I
n a three-part series on the India-China border issue that appeared in the columns of The Hindu from September 5-9, 2025, the author, Manoj Joshi, develops a narrative on the assertion that the India-China border was not properly defined. This article presents another view on the same.
Official Manchu maps
During the 267-year Manchu rule (1644-1911), two major maps of the Empire, drawn to scale with coordinate lines, were prepared with the assistance of European Jesuits. The first is Emperor Kang-hsi’s map (1721), depicting the territorial bequest of the Tibet-Assam segment to the then Republic of China (RoC). In the map, Tibet was never conceived as a trans-Himalayan state. Its southern boundary extended only upto the Himalayas, for Tibetans never resided on the southern side of the Himalayan divide.

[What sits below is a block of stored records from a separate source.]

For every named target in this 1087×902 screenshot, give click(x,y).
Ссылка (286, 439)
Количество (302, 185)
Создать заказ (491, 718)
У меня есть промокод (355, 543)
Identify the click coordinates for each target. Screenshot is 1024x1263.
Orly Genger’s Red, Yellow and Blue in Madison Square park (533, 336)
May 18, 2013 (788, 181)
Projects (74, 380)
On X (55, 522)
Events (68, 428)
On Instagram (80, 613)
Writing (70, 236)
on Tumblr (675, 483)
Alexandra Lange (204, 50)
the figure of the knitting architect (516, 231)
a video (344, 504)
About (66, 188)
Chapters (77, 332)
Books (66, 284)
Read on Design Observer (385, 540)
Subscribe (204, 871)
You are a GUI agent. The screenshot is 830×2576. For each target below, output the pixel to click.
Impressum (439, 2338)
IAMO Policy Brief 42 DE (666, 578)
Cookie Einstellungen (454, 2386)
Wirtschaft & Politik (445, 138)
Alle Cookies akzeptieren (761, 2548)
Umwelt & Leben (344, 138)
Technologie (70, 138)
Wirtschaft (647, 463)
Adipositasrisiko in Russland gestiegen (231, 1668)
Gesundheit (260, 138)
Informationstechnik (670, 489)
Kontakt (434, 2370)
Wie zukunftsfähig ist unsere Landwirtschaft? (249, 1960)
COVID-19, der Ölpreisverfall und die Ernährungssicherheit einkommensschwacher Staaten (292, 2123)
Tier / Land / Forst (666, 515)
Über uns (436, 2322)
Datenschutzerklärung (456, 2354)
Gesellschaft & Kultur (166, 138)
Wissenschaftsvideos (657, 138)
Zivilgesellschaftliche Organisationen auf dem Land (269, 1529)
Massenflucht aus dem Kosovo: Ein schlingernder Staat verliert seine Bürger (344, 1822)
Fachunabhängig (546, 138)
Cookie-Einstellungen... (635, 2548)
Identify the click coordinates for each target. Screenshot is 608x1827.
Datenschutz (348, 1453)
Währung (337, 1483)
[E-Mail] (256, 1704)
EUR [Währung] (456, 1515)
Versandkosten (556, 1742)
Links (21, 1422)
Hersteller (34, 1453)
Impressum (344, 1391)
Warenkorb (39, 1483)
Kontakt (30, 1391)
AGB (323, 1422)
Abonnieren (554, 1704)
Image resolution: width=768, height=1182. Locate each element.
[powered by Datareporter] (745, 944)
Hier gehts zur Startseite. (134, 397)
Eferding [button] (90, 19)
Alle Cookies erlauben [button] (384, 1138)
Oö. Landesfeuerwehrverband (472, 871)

Consequently, non-Tibetan Tawang, south of the Himalayan divide, although Buddhist, was not depicted as Tibetan territory. Corroborative evidence in this regard comes from the RoC delegate’s statement during the Simla Conference (1913-14), in which he categorically maintained that Tibet had no claim to the territories of the tribal belt (corresponding to present day Arunachal Pradesh) on the Assam side of the Himalayan divide, for they were not ethnically Tibetan and were self-governing.